Supporters of the Swiss Slavery Reparations Committee (SKOR) believe that reparations should be negotiated through dialogue between those who benefit from the trans-Atlantic slave trade and the descendants of the victims.
Countries destroy their monuments
United States of America
President Donald Trump has ruled out renaming the US military base named for the Confederate leader on Wednesday. Meanwhile, NASCAR banned the Confederate flag from its race and Democrats requested the removal of Capitol Hill statues of people representing Southern slavery in the Civil War of the 1860s.
Meanwhile, protesters in Portsmouth, Virginia, damaged the Confederate monument and toppled the statue of Confederate President Jefferson Davis.
Virginia Governor Ralph Northam last week ordered the removal of the statue of Confederate General Robert E. Lee, although a judge has since blocked the order.
Protesters in Richmond, Virginia, have dropped a statue of Confederate General Williams Carter Wickham and have knocked down a statue of Christopher Columbus, burned it and threw it into the lake. Protesters have lowered Colombus laws outside the Minnesota State Capitol. Boston said it would dismantle the destroyed Columbus statue.
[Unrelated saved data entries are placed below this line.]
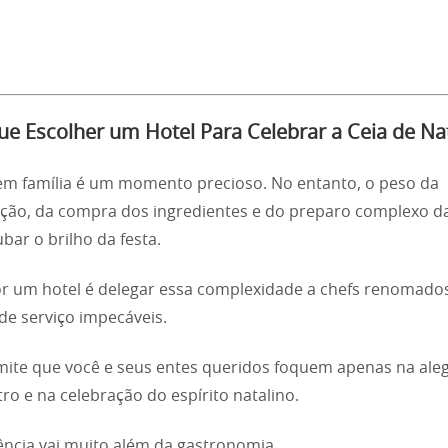
ue Escolher um Hotel Para Celebrar a Ceia de Na
em família é um momento precioso. No entanto, o peso da
ção, da compra dos ingredientes e do preparo complexo da
bar o brilho da festa.
r um hotel é delegar essa complexidade a chefs renomado
de serviço impecáveis.
mite que você e seus entes queridos foquem apenas na aleg
ro e na celebração do espírito natalino.
ência vai muito além da gastronomia.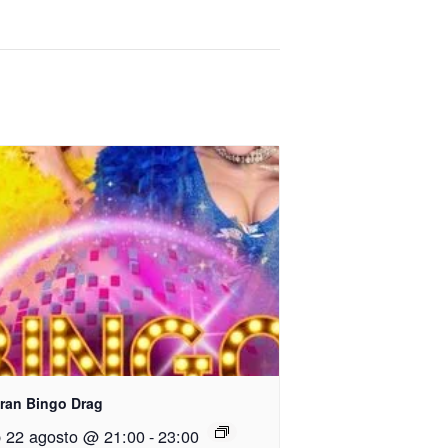
Gran Bingo Drag
 22 agosto @ 21:00
-
23:00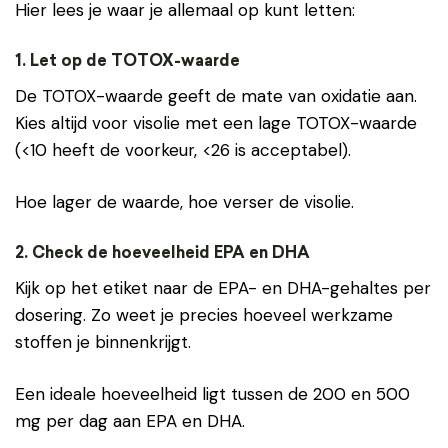
Hier lees je waar je allemaal op kunt letten:
1. Let op de TOTOX-waarde
De TOTOX-waarde geeft de mate van oxidatie aan.
Kies altijd voor visolie met een lage TOTOX-waarde
(<10 heeft de voorkeur, <26 is acceptabel).
Hoe lager de waarde, hoe verser de visolie.
2. Check de hoeveelheid EPA en DHA
Kijk op het etiket naar de EPA- en DHA-gehaltes per
dosering. Zo weet je precies hoeveel werkzame
stoffen je binnenkrijgt.
Een ideale hoeveelheid ligt tussen de 200 en 500
mg per dag aan EPA en DHA.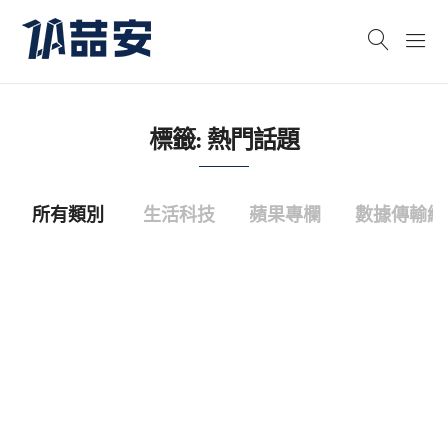
標籤:
熱門話題
所有類別
生活科技
蘋果專欄
數據傳輸線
Philadelphia took down a statue of Frank Rizzo, a former mayor and police commissioner, and Dallas took a statue at the airport of former Texas Ranger Captain Jay Banks, both of whom critics support the act of abusing people of color.
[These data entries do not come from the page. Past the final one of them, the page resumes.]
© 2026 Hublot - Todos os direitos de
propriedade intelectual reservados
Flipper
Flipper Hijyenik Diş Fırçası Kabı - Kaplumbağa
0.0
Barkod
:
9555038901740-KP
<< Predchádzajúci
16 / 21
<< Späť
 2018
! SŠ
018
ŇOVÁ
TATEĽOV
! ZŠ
Some universities and cities in the South changed the names of buildings and highways named after the leaders of the Confederate movement, which defended slavery. The US Marine Corps has banned public display of the Confederate flag at its facility. Birmingham, Alabama, erased the Confederate monument last week.
The statue of 17th-century slave trader Edward Colston, toppled by anti-racism protesters in Bristol, England, has been captured at the port by city authorities. The council said it had been taken to a ‘safe location’ and would end at the museum.
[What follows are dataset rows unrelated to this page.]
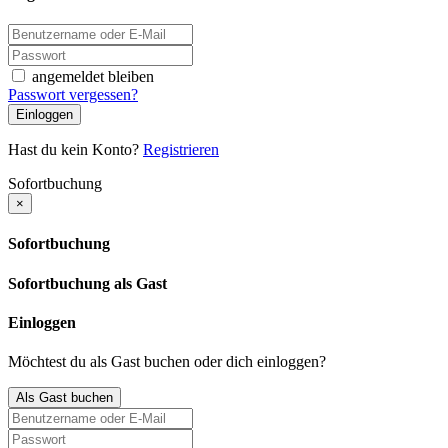
angemeldet bleiben
Passwort vergessen?
Einloggen
Hast du kein Konto?
Registrieren
Sofortbuchung
×
Sofortbuchung
Sofortbuchung als Gast
Einloggen
Möchtest du als Gast buchen oder dich einloggen?
Als Gast buchen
A statue of Robert Milligan, an 18th-century slave trader, was removed from its base outside the London museum.
Protesters at Oxford have called for the removal of 19th-century British colonial invaders Cecil Rhodes.
The Poole Council in southern England said it would remove the statue of Robert Baden-Powell, founder of the worldwide scouting movement.
An internet petition has been launched to remove the capital, Brussels, from the statue of Leopold II, king of Belgium. Leopold’s statues have been damaged in half a dozen Belgian cities.
In the port city of Antwerp, where much of Congo’s rubber, minerals and other natural wealth entered the country, one statue was burned and had to be removed for repair.